- _EXERCISE DETAILS_
Once you have located the line containing "bavotasan.com (727, 2556)" in the material below, return it exactly along with each line after it through the line containing "Forêt de Fontainebleau (261, 287)".

- _RECORDS_
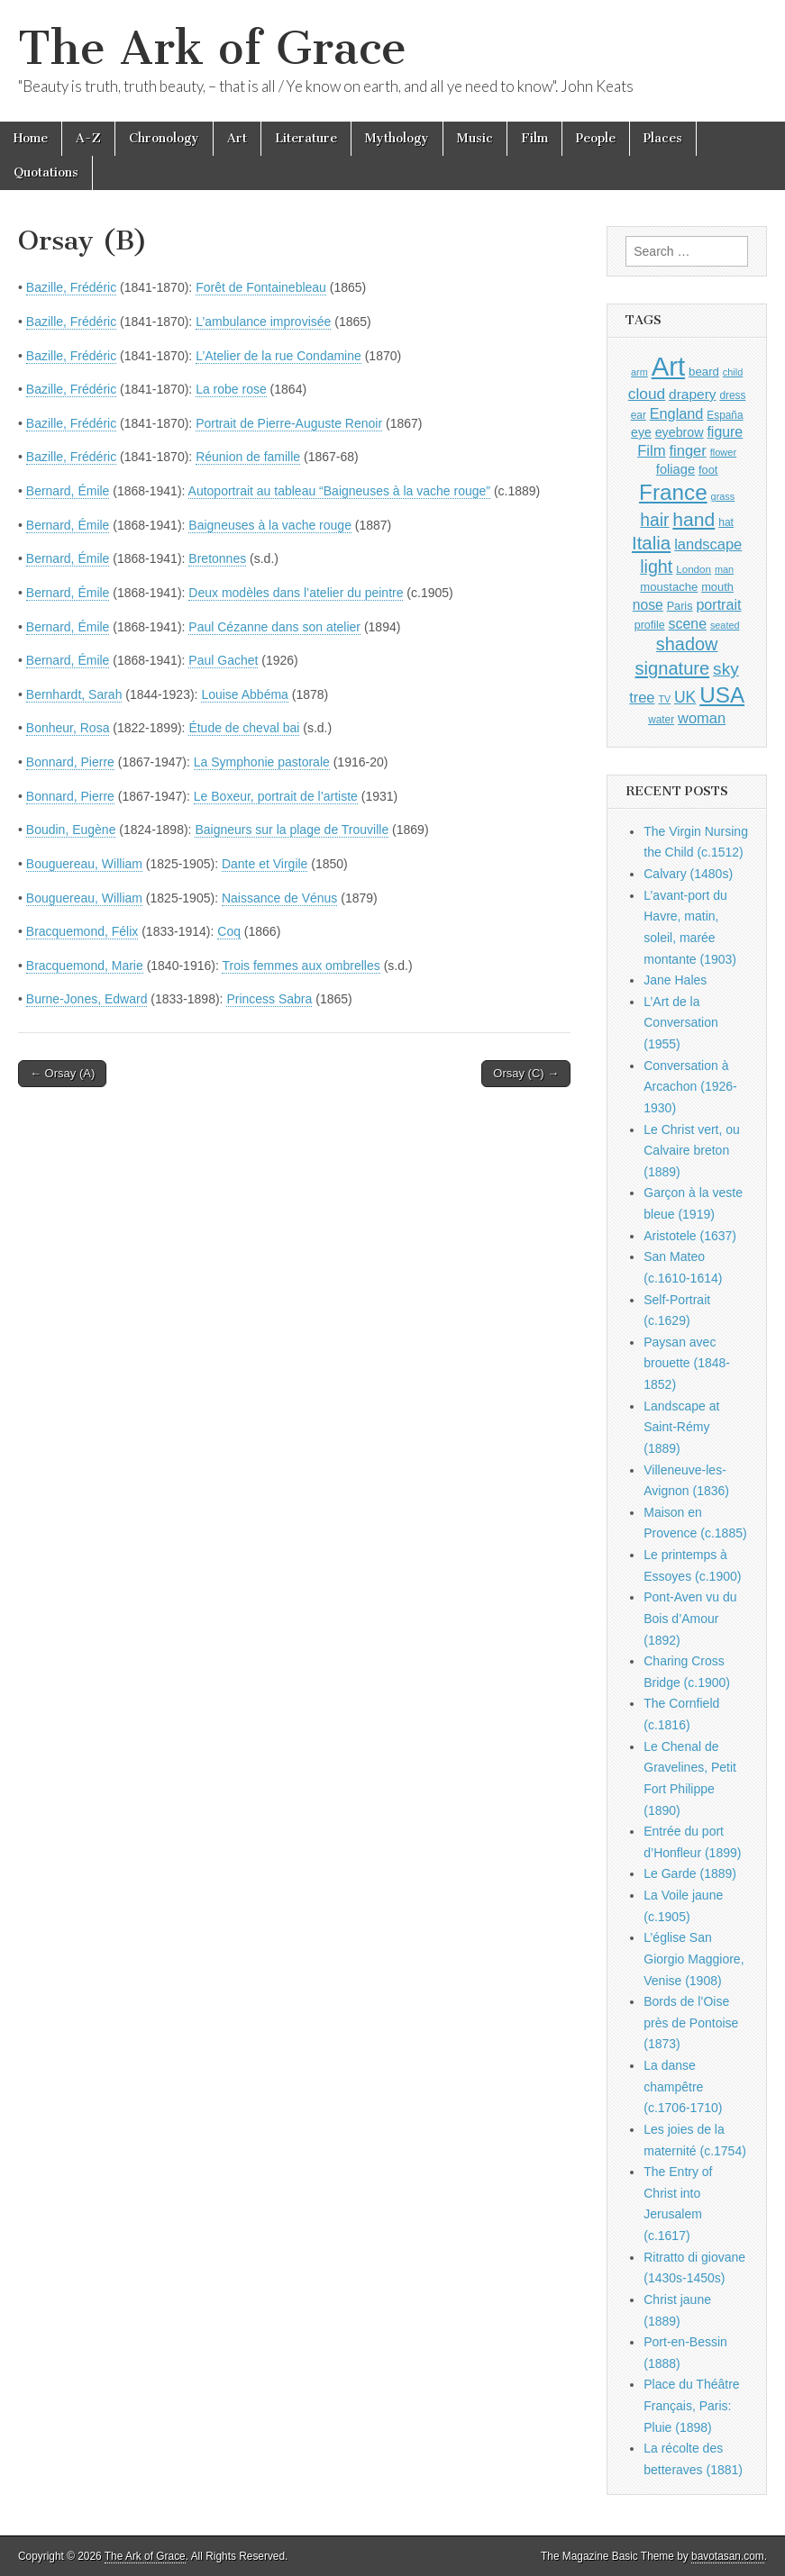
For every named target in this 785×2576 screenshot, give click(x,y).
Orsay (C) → (526, 1073)
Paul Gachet (223, 660)
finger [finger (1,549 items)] (688, 450)
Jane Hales (675, 980)
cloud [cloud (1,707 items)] (646, 394)
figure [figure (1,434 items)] (725, 432)
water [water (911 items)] (661, 719)
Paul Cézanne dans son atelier (274, 627)
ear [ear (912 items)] (638, 415)
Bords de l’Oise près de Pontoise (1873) (691, 2022)
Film (534, 138)
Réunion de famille (248, 456)
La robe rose (231, 389)
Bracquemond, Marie (84, 965)
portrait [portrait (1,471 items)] (718, 604)
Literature (306, 138)
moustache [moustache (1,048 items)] (669, 587)
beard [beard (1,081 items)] (704, 371)
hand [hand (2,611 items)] (693, 519)
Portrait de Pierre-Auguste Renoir (289, 423)
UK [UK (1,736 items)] (685, 697)
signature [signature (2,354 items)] (672, 668)
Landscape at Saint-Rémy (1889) (681, 1427)
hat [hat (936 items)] (726, 522)
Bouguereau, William (84, 864)
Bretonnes (217, 558)
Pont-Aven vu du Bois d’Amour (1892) (690, 1618)
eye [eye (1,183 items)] (641, 432)
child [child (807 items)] (733, 372)
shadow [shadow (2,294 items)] (687, 644)
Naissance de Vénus (279, 898)
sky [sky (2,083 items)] (726, 668)
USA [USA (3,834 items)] (721, 695)
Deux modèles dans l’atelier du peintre (295, 592)
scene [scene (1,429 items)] (688, 623)
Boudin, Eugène (71, 829)
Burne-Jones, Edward (87, 999)
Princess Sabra (269, 999)
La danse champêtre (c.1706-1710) (683, 2086)
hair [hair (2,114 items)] (654, 520)
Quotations (46, 172)
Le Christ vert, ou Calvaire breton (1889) (692, 1150)
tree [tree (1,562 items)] (641, 697)
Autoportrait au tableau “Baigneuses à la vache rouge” (339, 491)
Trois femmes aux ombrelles (300, 965)
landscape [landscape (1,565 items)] (708, 544)
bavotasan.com (727, 2556)
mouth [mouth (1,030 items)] (717, 587)
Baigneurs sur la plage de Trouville (291, 829)
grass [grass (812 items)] (723, 496)
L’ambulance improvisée (263, 321)
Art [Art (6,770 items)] (668, 366)
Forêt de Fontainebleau (261, 287)
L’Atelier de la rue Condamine (278, 356)
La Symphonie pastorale (262, 762)
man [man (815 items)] (724, 569)
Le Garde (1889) (690, 1873)
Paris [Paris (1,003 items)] (680, 606)
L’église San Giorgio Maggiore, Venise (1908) (694, 1958)
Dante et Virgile (264, 864)
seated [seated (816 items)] (725, 625)
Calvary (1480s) (688, 873)
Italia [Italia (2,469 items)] (651, 542)
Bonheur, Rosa (68, 728)
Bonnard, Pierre (70, 762)
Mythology (397, 138)
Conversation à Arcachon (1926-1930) (690, 1086)
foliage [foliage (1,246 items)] (675, 469)
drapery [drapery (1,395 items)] (692, 394)
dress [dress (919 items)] (732, 395)
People (596, 138)
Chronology (164, 138)
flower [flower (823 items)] (723, 452)
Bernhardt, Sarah (74, 694)
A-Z (88, 138)
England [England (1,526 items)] (677, 413)
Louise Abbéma (244, 694)
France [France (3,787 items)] (673, 492)
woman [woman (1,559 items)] (702, 718)
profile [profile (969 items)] (649, 625)
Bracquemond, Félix (82, 931)
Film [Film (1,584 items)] (651, 450)
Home (31, 138)
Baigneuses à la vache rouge (269, 525)
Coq (229, 931)
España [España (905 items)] (725, 415)
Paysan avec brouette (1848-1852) (687, 1363)
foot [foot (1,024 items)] (707, 469)
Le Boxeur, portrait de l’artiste (276, 796)
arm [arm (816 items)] (639, 372)
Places (663, 138)
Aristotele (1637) (690, 1236)
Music (475, 138)
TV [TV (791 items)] (664, 699)
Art (237, 138)
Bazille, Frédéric (71, 287)
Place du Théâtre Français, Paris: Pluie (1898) (691, 2405)
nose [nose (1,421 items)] (648, 604)
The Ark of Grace (212, 48)
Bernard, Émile (68, 491)
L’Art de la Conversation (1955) (681, 1022)
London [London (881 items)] (693, 569)
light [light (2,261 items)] (656, 566)
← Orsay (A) (62, 1073)
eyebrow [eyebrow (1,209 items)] (679, 432)
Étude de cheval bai (243, 728)
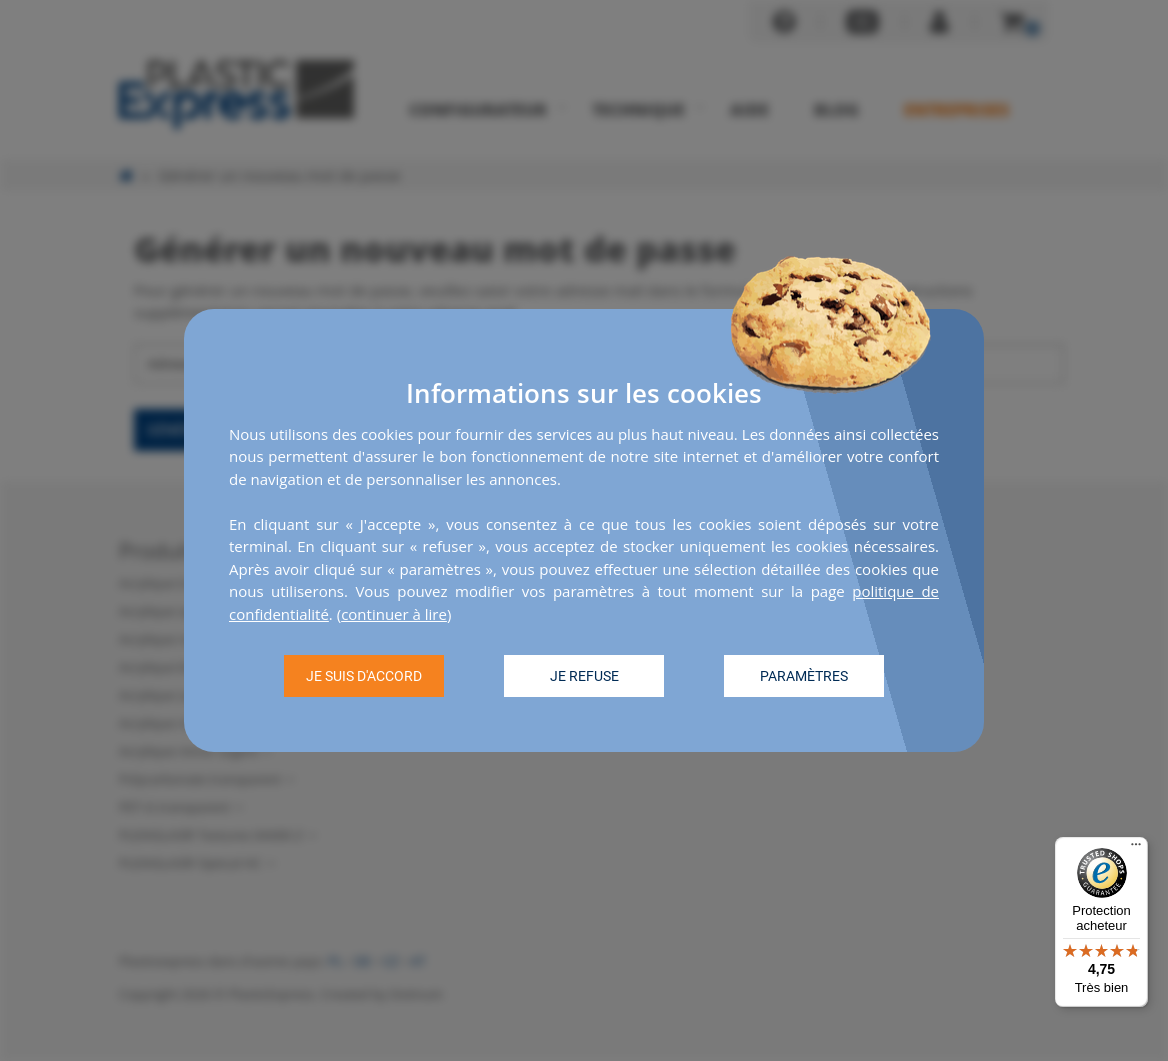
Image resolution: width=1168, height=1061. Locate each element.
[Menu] (1136, 849)
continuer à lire (394, 614)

- _SOLUTION FOR THIS TASK_
bavotasan.com (727, 2556)
mouth [mouth (1,030 items)] (717, 587)
Baigneurs sur la plage de Trouville (291, 829)
grass [grass (812 items)] (723, 496)
L’ambulance improvisée (263, 321)
Art [Art (6,770 items)] (668, 366)
Forêt de Fontainebleau (261, 287)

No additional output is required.